1st Edition

Remote Sensing for Sustainability

Edited By Qihao Weng Copyright 2017
    383 Pages
    by CRC Press

    383 Pages 54 Color & 74 B/W Illustrations
    by CRC Press

    383 Pages 54 Color & 74 B/W Illustrations
    by CRC Press

    Driven by the societal needs and improvement in sensor technology and image processing techniques, remote sensing has become an essential geospatial tool for understanding the Earth and managing Human-Earth interactions. Remote Sensing for Sustainability introduces the current state of the art remote sensing knowledge integral for monitoring the world’s natural resources and environments, managing exposure to natural disasters and man-made risks, and helping understand the sustainability and productivity of natural ecosystems.

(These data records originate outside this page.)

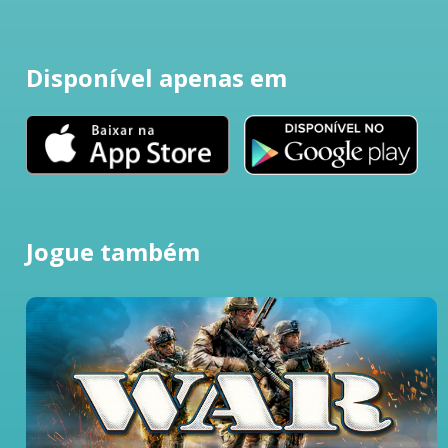
Disponível apenas em
Jogue também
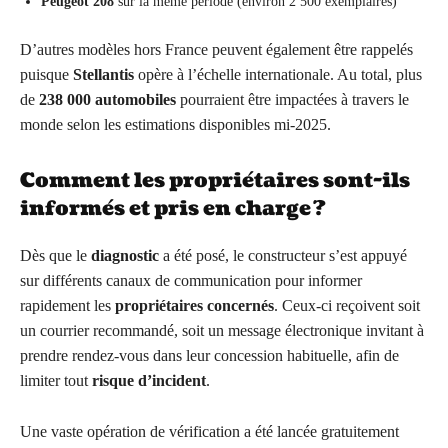
Peugeot 208
sur la même période (environ 2 500 exemplaires)
D’autres modèles hors France peuvent également être rappelés
puisque
Stellantis
opère à l’échelle internationale. Au total, plus
de
238 000 automobiles
pourraient être impactées à travers le
monde selon les estimations disponibles mi-2025.
Comment les propriétaires sont-ils
informés et pris en charge ?
Dès que le
diagnostic
a été posé, le constructeur s’est appuyé
sur différents canaux de communication pour informer
rapidement les
propriétaires concernés
. Ceux-ci reçoivent soit
un courrier recommandé, soit un message électronique invitant à
prendre rendez-vous dans leur concession habituelle, afin de
limiter tout
risque d’incident
.
Une vaste opération de vérification a été lancée gratuitement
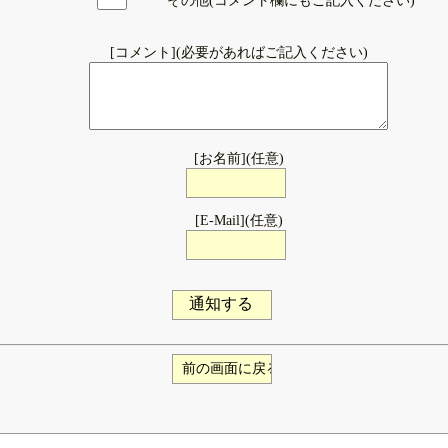
その他(コメント欄にもご記入ください)
[コメント](必要があればご記入ください)
[お名前](任意)
[E-Mail](任意)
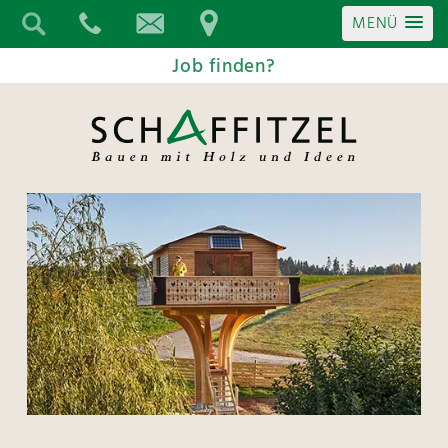
MENÜ
Job finden?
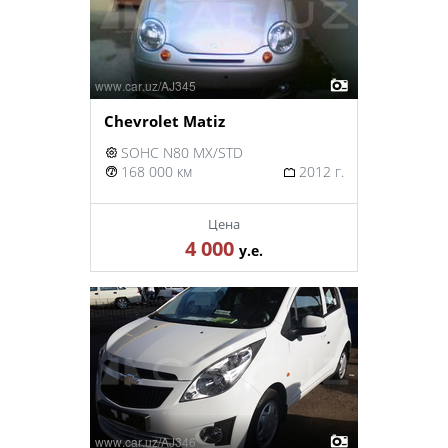
Chevrolet Matiz
SOHC N80 MX/STD
168 000 км
2012 г.
Цена
4 000
у.е.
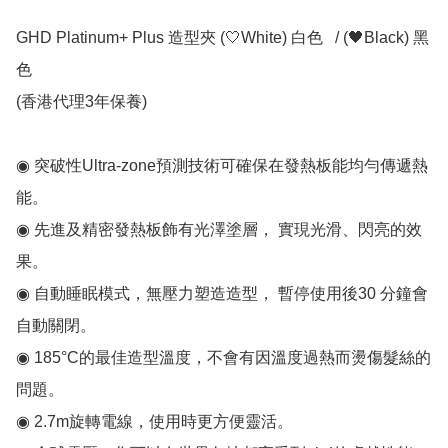
GHD Platinum+ Plus 造型夾 (🤍White) 白色   / (🖤Black) 黑
色 

(香港代理3年保養)

◉ 突破性Ultra-zone預測技術可確保在發熱板能均勻傳遞熱
能。

◉ 先進及精密發熱板飾有光澤塗層， 實現光滑、閃亮的效
果。

◉ 自動睡眠模式，無壓力塑造造型， 暫停使用後30 分鐘會
自動關閉。

◉ 185°C的最佳造型溫度，不會有因溫度過熱而燙傷髮絲的
問題。 

◉ 2.7m旋轉電線，使用時更方便靈活。 
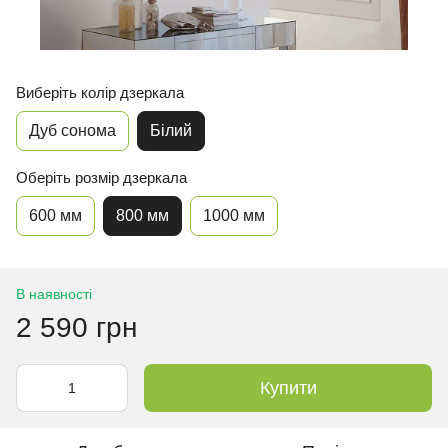
Виберіть колір дзеркала
Дуб сонома
Білий
Оберіть розмір дзеркала
600 мм
800 мм
1000 мм
В наявності
2 590 грн
Купити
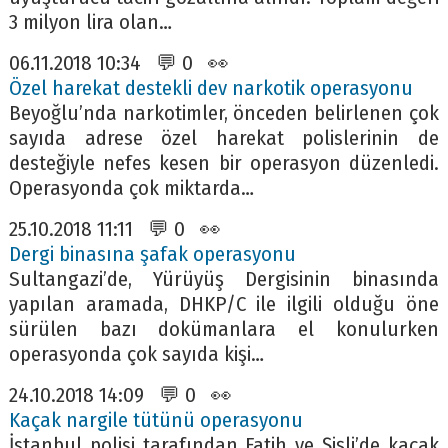
3 milyon lira olan…
06.11.2018 10:34 💬 0 👀
Özel harekat destekli dev narkotik operasyonu
Beyoğlu’nda narkotimler, önceden belirlenen çok
sayıda adrese özel harekat polislerinin de
desteğiyle nefes kesen bir operasyon düzenledi.
Operasyonda çok miktarda…
25.10.2018 11:11 💬 0 👀
Dergi binasına şafak operasyonu
Sultangazi’de, Yürüyüş Dergisinin binasında
yapılan aramada, DHKP/C ile ilgili olduğu öne
sürülen bazı dokümanlara el konulurken
operasyonda çok sayıda kişi…
24.10.2018 14:09 💬 0 👀
Kaçak nargile tütünü operasyonu
İstanbul polisi tarafından Fatih ve Şişli’de kaçak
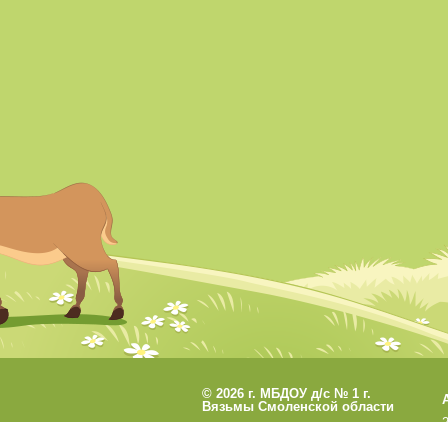
©
2026 г. МБДОУ д/с № 1 г.
Вязьмы Смоленской области
Разработано
СофтКБ
Обновления сайта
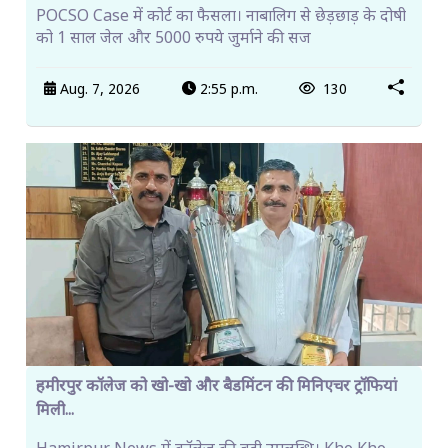
POCSO Case में कोर्ट का फैसला। नाबालिग से छेड़छाड़ के दोषी
को 1 साल जेल और 5000 रुपये जुर्माने की सज
Aug. 7, 2026
2:55 p.m.
130
हमीरपुर कॉलेज को खो-खो और बैडमिंटन की मिनिएचर ट्रॉफियां
मिली...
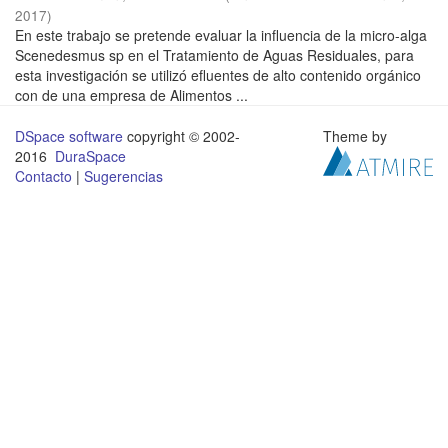
2017
)
En este trabajo se pretende evaluar la influencia de la micro-alga
Scenedesmus sp en el Tratamiento de Aguas Residuales, para
esta investigación se utilizó efluentes de alto contenido orgánico
con de una empresa de Alimentos ...
DSpace software
copyright © 2002-
Theme by
2016
DuraSpace
Contacto
|
Sugerencias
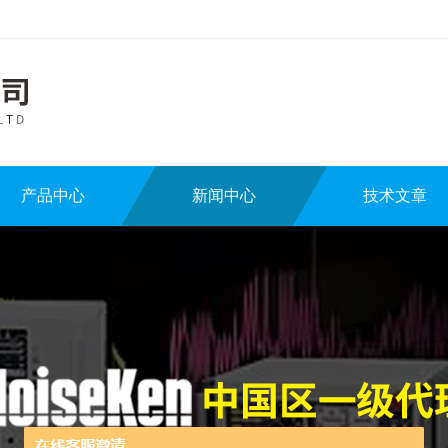
产品中心
新闻中心
技术文章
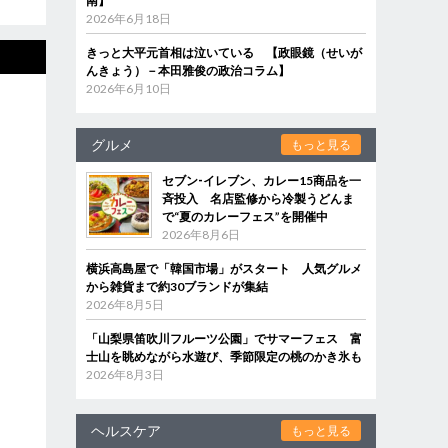
南】
2026年6月18日
きっと大平元首相は泣いている 【政眼鏡（せいが
んきょう）－本田雅俊の政治コラム】
2026年6月10日
グルメ
もっと見る
セブン‐イレブン、カレー15商品を一
斉投入 名店監修から冷製うどんま
で“夏のカレーフェス”を開催中
2026年8月6日
横浜高島屋で「韓国市場」がスタート 人気グルメ
から雑貨まで約30ブランドが集結
2026年8月5日
「山梨県笛吹川フルーツ公園」でサマーフェス 富
士山を眺めながら水遊び、季節限定の桃のかき氷も
2026年8月3日
ヘルスケア
もっと見る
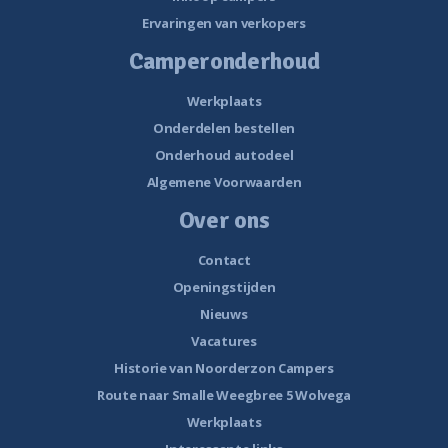
Ervaringen van verkopers
Camperonderhoud
Werkplaats
Onderdelen bestellen
Onderhoud autodeel
Algemene Voorwaarden
Over ons
Contact
Openingstijden
Nieuws
Vacatures
Historie van Noorderzon Campers
Route naar Smalle Weegbree 5 Wolvega
Werkplaats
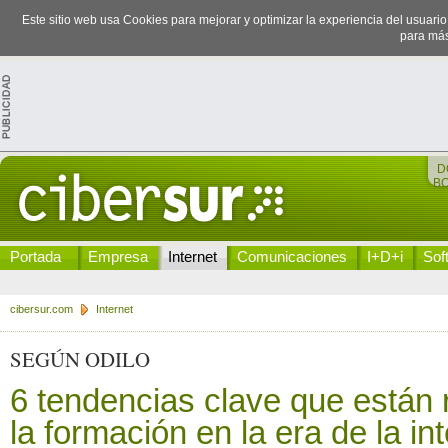
Este sitio web usa Cookies para mejorar y optimizar la experiencia del usuari
para más
D
B
Portada
Empresa
Internet
Comunicaciones
I+D+i
Sof
cibersur.com
Internet
SEGÚN ODILO
6 tendencias clave que están 
la formación en la era de la in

    Bridging the gap between remote sensing and sustainability science this book examines theories and methods as well as practical applications of sustainable development for cities using remote sensing; focuses on remote sensing methods and techniques for sustainable natural resources with emphasize on forests; answers questions on how and what the remote sensing methods and techniques can do for the sustainability of environmental systems; and examines the issues of energy use and sustainable energy sources using remote sensing technology in countries such as Germany, China, the U.S, drawing on case studies to demonstrate the applicability of remote sensing techniques.

    This comprehensive guide, which can serve to professors, researchers, and students alike, takes in consideration the United Nations set of sustainable development goals and intends to contribute to the GEO’s Strategic Plan by addressing and exemplifying a number of societal benefit areas of remote sensing data sets, methods, and techniques for sustainable development.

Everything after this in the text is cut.